* [ACTION ITEM]: Output exactly the lines below from the one containing "Kitah Dalet, Hey" to the last line, both included. Omit pictures.

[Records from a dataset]
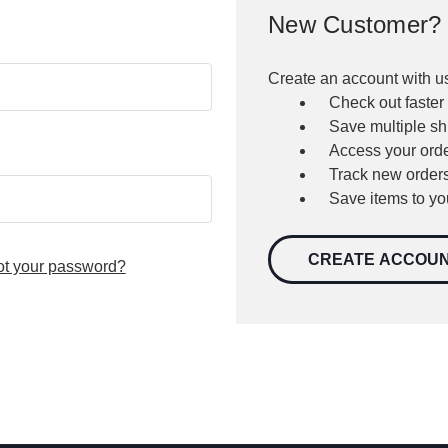
New Customer?
Create an account with us
Check out faster
Save multiple s
Access your orde
Track new order
Save items to yo
CREATE ACCOU
ot your password?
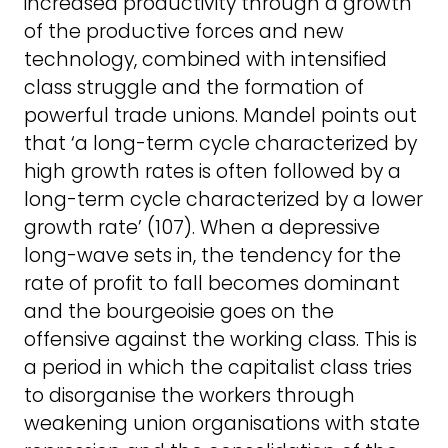
increased productivity through a growth
of the productive forces and new
technology, combined with intensified
class struggle and the formation of
powerful trade unions. Mandel points out
that ‘a long-term cycle characterized by
high growth rates is often followed by a
long-term cycle characterized by a lower
growth rate’ (107). When a depressive
long-wave sets in, the tendency for the
rate of profit to fall becomes dominant
and the bourgeoisie goes on the
offensive against the working class. This is
a period in which the capitalist class tries
to disorganise the workers through
weakening union organisations with state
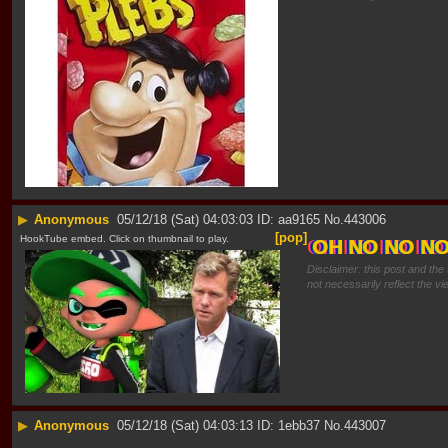
▶
Anonymous
05/12/18 (Sat) 04:03:03
aa9165
No.
443006
[pop]
HookTube embed. Click on thumbnail to play.
OH NO NO N
Disclaimer: this post and the
not necessarily reflect the vi
▶
Anonymous
05/12/18 (Sat) 04:03:13
1ebb37
No.
443007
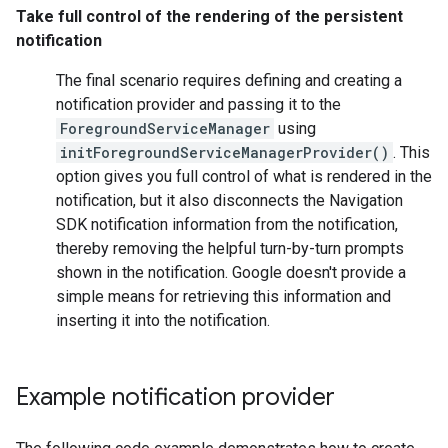
Take full control of the rendering of the persistent
notification
The final scenario requires defining and creating a
notification provider and passing it to the
ForegroundServiceManager
using
initForegroundServiceManagerProvider()
. This
option gives you full control of what is rendered in the
notification, but it also disconnects the Navigation
SDK notification information from the notification,
thereby removing the helpful turn-by-turn prompts
shown in the notification. Google doesn't provide a
simple means for retrieving this information and
inserting it into the notification.
Example notification provider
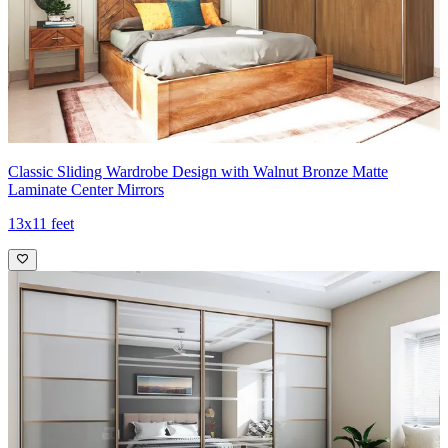
Classic Sliding Wardrobe Design with Walnut Bronze Matte
Laminate Center Mirrors
13x11 feet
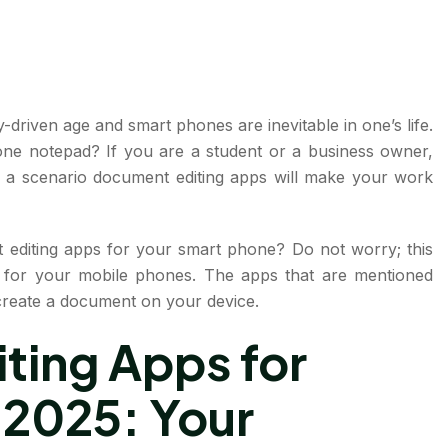
-driven age and smart phones are inevitable in one’s life.
one notepad? If you are a student or a business owner,
 a scenario document editing apps will make your work
editing apps for your smart phone? Do not worry; this
ps for your mobile phones. The apps that are mentioned
d create a document on your device.
ting Apps for
 2025: Your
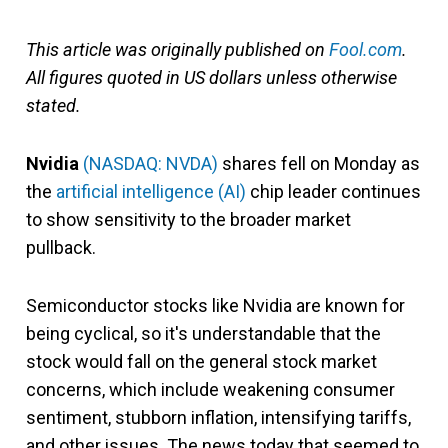
This article was originally published on
Fool.com
.
All figures quoted in US dollars unless otherwise
stated.
Nvidia
(NASDAQ: NVDA)
shares fell on Monday as
the
artificial intelligence (AI)
chip leader continues
to show sensitivity to the broader market
pullback.
Semiconductor stocks like Nvidia are known for
being cyclical, so it's understandable that the
stock would fall on the general stock market
concerns, which include weakening consumer
sentiment, stubborn inflation, intensifying tariffs,
and other issues. The news today that seemed to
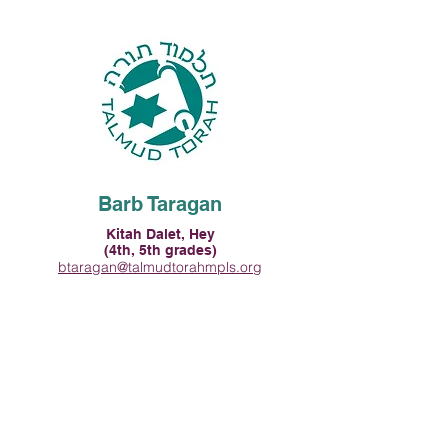
Barb Taragan
Kitah Dalet, Hey
(4th, 5th grades)
btaragan@talmudtorahmpls.org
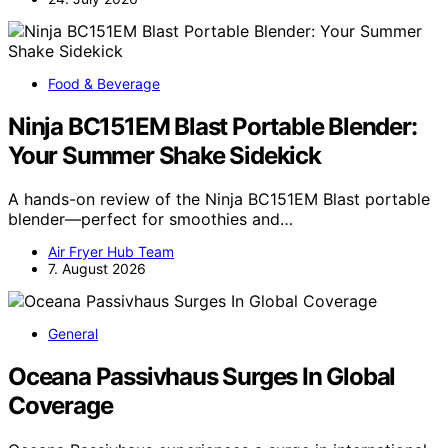
Food & Beverage
Ninja BC151EM Blast Portable Blender:
Your Summer Shake Sidekick
A hands-on review of the Ninja BC151EM Blast portable
blender—perfect for smoothies and…
Air Fryer Hub Team
7. August 2026
General
Oceana Passivhaus Surges In Global
Coverage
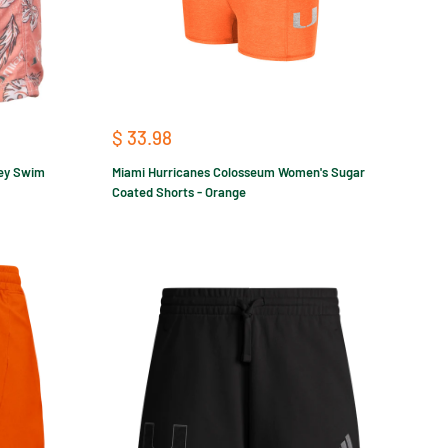
Sale
$ 33.98
price
ley Swim
Miami Hurricanes Colosseum Women's Sugar
Coated Shorts - Orange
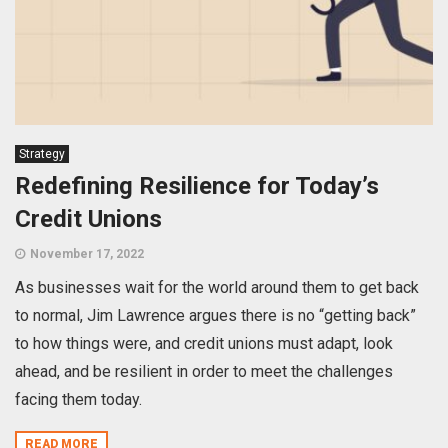
Strategy
Redefining Resilience for Today’s
Credit Unions
November 17, 2022
As businesses wait for the world around them to get back
to normal, Jim Lawrence argues there is no “getting back”
to how things were, and credit unions must adapt, look
ahead, and be resilient in order to meet the challenges
facing them today.
READ MORE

* [TASK RESPONSE]:
Kitah Dalet, Hey
(4th, 5th grades)
btaragan@talmudtorahmpls.org
Food & Beverage
Ninja BC151EM Blast Portable Blender:
Your Summer Shake Sidekick
A hands-on review of the Ninja BC151EM Blast portable
blender—perfect for smoothies and…
Air Fryer Hub Team
7. August 2026
General
Oceana Passivhaus Surges In Global
Coverage
Sale
$ 33.98
price
ley Swim
Miami Hurricanes Colosseum Women's Sugar
Coated Shorts - Orange
Strategy
Redefining Resilience for Today’s
Credit Unions
November 17, 2022
As businesses wait for the world around them to get back
to normal, Jim Lawrence argues there is no “getting back”
to how things were, and credit unions must adapt, look
ahead, and be resilient in order to meet the challenges
facing them today.
READ MORE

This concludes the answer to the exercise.